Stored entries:
◇ ◇ ◇ ◇ ◇ ◇ ◇

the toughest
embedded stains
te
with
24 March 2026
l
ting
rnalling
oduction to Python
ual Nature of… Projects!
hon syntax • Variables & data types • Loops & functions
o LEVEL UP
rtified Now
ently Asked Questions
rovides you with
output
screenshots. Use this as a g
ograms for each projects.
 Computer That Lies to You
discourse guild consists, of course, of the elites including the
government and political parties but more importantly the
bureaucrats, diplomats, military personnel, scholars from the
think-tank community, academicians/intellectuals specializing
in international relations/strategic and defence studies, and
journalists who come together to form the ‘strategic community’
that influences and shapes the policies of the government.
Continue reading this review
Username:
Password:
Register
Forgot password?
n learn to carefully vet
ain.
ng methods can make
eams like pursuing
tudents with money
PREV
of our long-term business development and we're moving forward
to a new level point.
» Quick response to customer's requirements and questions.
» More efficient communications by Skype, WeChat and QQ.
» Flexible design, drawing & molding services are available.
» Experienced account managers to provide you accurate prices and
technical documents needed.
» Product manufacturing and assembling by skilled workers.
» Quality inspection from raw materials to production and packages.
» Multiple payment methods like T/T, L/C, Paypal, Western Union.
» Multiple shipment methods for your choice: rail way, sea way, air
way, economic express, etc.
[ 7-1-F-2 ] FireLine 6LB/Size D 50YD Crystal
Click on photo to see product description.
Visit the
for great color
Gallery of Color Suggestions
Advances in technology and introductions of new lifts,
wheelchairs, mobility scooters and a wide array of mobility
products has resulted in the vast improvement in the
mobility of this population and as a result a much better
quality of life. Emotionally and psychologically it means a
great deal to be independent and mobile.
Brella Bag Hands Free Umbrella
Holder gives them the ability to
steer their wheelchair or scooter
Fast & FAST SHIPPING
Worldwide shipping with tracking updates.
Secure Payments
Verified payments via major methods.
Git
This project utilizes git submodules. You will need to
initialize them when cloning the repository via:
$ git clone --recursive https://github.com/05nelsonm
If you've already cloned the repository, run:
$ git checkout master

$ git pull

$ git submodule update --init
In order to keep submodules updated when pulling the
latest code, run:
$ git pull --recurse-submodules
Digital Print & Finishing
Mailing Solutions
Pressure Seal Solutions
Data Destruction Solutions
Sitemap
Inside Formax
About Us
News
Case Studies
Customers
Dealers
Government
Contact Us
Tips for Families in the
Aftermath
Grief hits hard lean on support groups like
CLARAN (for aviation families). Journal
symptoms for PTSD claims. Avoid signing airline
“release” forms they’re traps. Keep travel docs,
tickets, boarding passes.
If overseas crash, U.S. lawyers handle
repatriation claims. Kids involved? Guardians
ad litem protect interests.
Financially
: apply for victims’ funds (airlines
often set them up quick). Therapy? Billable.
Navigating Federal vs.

◇ ◇ ◇ ◇ ◇ ◇ ◇

=== Work required ===
The lines to return begin at the first line of the records and end at the line holding "sea way, air"; please return them exactly, including both, and nothing beyond.

=== Response to this exercise ===
the toughest
embedded stains
te
with
24 March 2026
l
ting
rnalling
oduction to Python
ual Nature of… Projects!
hon syntax • Variables & data types • Loops & functions
o LEVEL UP
rtified Now
ently Asked Questions
rovides you with
output
screenshots. Use this as a g
ograms for each projects.
 Computer That Lies to You
discourse guild consists, of course, of the elites including the
government and political parties but more importantly the
bureaucrats, diplomats, military personnel, scholars from the
think-tank community, academicians/intellectuals specializing
in international relations/strategic and defence studies, and
journalists who come together to form the ‘strategic community’
that influences and shapes the policies of the government.
Continue reading this review
Username:
Password:
Register
Forgot password?
n learn to carefully vet
ain.
ng methods can make
eams like pursuing
tudents with money
PREV
of our long-term business development and we're moving forward
to a new level point.
» Quick response to customer's requirements and questions.
» More efficient communications by Skype, WeChat and QQ.
» Flexible design, drawing & molding services are available.
» Experienced account managers to provide you accurate prices and
technical documents needed.
» Product manufacturing and assembling by skilled workers.
» Quality inspection from raw materials to production and packages.
» Multiple payment methods like T/T, L/C, Paypal, Western Union.
» Multiple shipment methods for your choice: rail way, sea way, air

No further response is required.